[No. 2445.]
Balfe v. Hanley.
1. Judgments — Payment—Appeal Bond — Presumption.
In an action upon an appeal bond, evidence showing the issuance and return unsatisfied of an execution upon the judgment, is presumptive proof of nonpayment of the judgment.
2. Appellate Practice — Assignments of Error.
Questions not presented by the assignments of error will -■not be considered although argued in appellant’s brief. s3. Pleading — Amendment—Appellate Practice.
Where a demurrer was filed to a complaint and counsel signed a written stipulation which in effect amended the complaint wherein it was said to be defective and the case was tried as though the amendment was in and traversed, it is too late to urge on appeal that the amendment was not formally made.
Appeal from the District Court of Teller County.
Messrs. Temple & Crump, for appellant.
Mr. V. H. Miller, for appellee.
[MAJORITY — GrUNTER, J.]
GrUNTER, J.
Action upon appeal bond by appellee, obligee therein, judgment in her favor and therefrom this appeal.
It is said proof of the nonpayment of the judgment named in the condition of the bond was essential ' to a recovery thereon, that such proof was wanting.
The evidence showed the issuance and return unsatisfied of an execution upon the judgment; this was presumptive proof of the nonpayment thereof. —Freeman on Execution, 3d ed., § 365.
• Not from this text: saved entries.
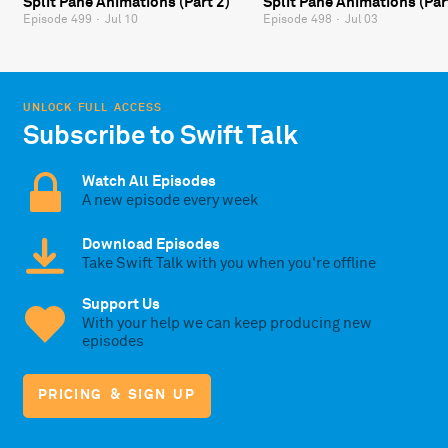
Split Pane Animations (Part 2)
Split Pane Animations (Par
Episode 499
·
Jul 10
Episode 498
·
Jul 03
UNLOCK FULL ACCESS
Subscribe to Swift Talk
Watch All Episodes
A new episode every week
Download Episodes
Take Swift Talk with you when you're offline
Support Us
With your help we can keep producing new
episodes
PRICING & SIGN UP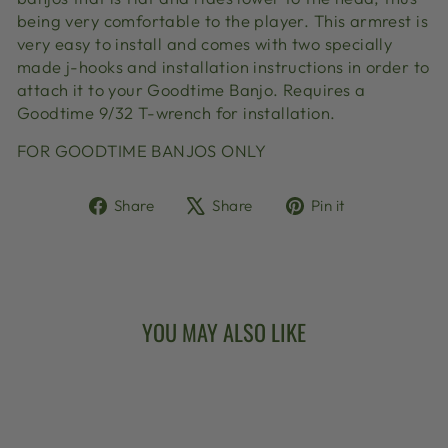
being very comfortable to the player. This armrest is
very easy to install and comes with two specially
made j-hooks and installation instructions in order to
attach it to your Goodtime Banjo. Requires a
Goodtime 9/32 T-wrench for installation.
FOR GOODTIME BANJOS ONLY
Share
Tweet
Pin
Share
Share
Pin it
on
on
on
Facebook
X
Pinterest
YOU MAY ALSO LIKE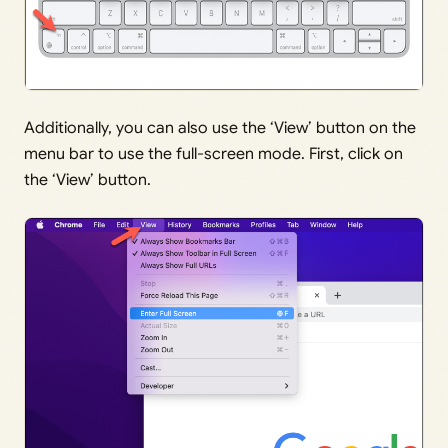
Additionally, you can also use the ‘View’ button on the
menu bar to use the full-screen mode. First, click on
the ‘View’ button.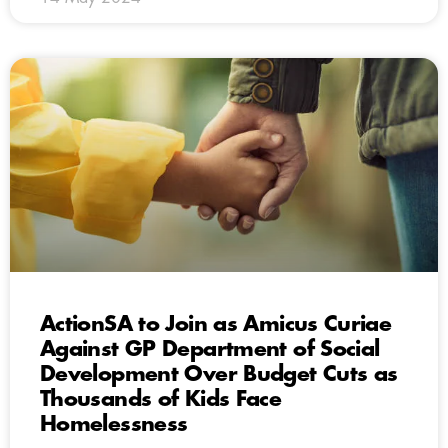
ActionSA to Join as Amicus Curiae
Against GP Department of Social
Development Over Budget Cuts as
Thousands of Kids Face
Homelessness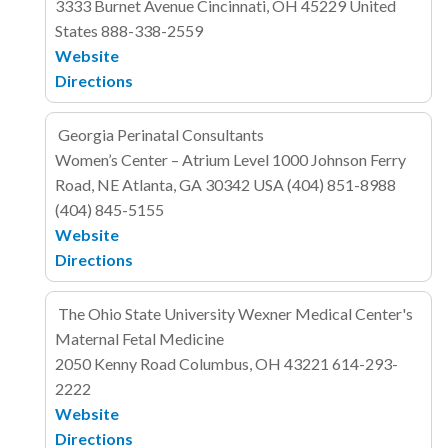
3333 Burnet Avenue
Cincinnati, OH 45229
United
States
888-338-2559
Website
Directions
Georgia Perinatal Consultants
Women’s Center – Atrium Level
1000 Johnson Ferry
Road, NE
Atlanta, GA 30342
USA
(404) 851-8988
(404) 845-5155
Website
Directions
The Ohio State University Wexner Medical Center's
Maternal Fetal Medicine
2050 Kenny Road
Columbus, OH 43221
614-293-
2222
Website
Directions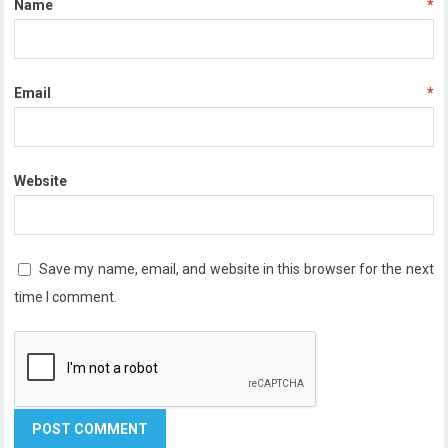
Name
*
Email
*
Website
Save my name, email, and website in this browser for the next
time I comment.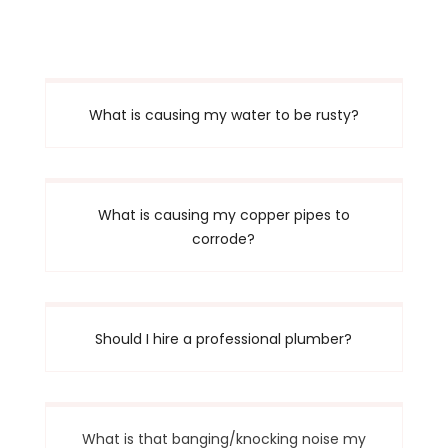
What is causing my water to be rusty?
What is causing my copper pipes to
corrode?
Should I hire a professional plumber?
What is that banging/knocking noise my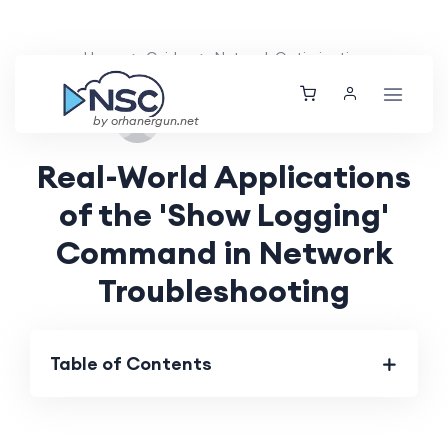
Home
Guides
Network Optimization
Wed, 28 Aug 2024
by orhanergun.net
Real-World Applications
of the 'Show Logging'
Command in Network
Troubleshooting
Table of Contents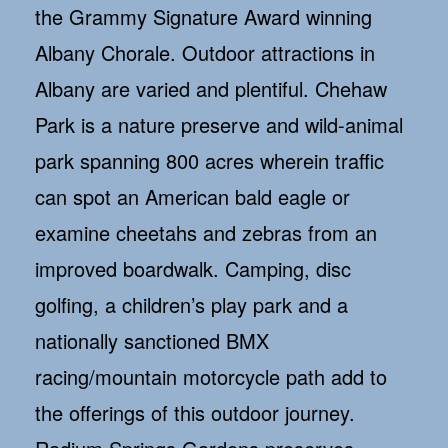
the Grammy Signature Award winning
Albany Chorale. Outdoor attractions in
Albany are varied and plentiful. Chehaw
Park is a nature preserve and wild-animal
park spanning 800 acres wherein traffic
can spot an American bald eagle or
examine cheetahs and zebras from an
improved boardwalk. Camping, disc
golfing, a children’s play park and a
nationally sanctioned BMX
racing/mountain motorcycle path add to
the offerings of this outdoor journey.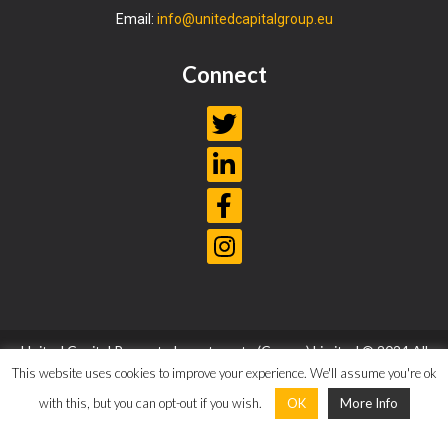
Email:
info@unitedcapitalgroup.eu
Connect
United Capital Property Investments (Cyprus) Limited © 2024 All
Rights Reserved |
Privacy Policy
|
Terms and Conditions
This website uses cookies to improve your experience. We'll assume you're ok
with this, but you can opt-out if you wish.
OK
More Info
Further, the present owner of the judgment, the assignee of appellee, testified to its nonpayment. There was no conflicting evidence. The proof of nonpayment was sufficient. This is the only question assigned and argued as error.
Judgment affirmed.
Affirmed.
Per Curiam. — The court in the original opinion herein did not pass upon two of the questions raised by appellant’s brief. This is urged as ground for a rehearing. A sufficient reason for such action of the court is, neither of the questions was presented by the assignments of error.
There is no merit, however, in either of the questions. The one is that the complaint failed to state facts sufficient to constitute a cause of action. Such objection was raised below by demurrer. Thereupon counsel signed a written stipulation which in effect amended the complaint wherein it was said to be defective. Thereafter the case was tried upon the theory that such amendment was in and that the matter thereby presented was traversed. This being true, it is too láte to urge here that the amendment was not formally made.
The second question went to an instruction as to a verdict by three-fourths of the jury, and is the same as that passed upon by this court, and held to be without merit in Adams Express Company v. Aldrich, ante, 74, and Fitzhugh v. Brown, ante, 236.
Petition for rehearing
Denied.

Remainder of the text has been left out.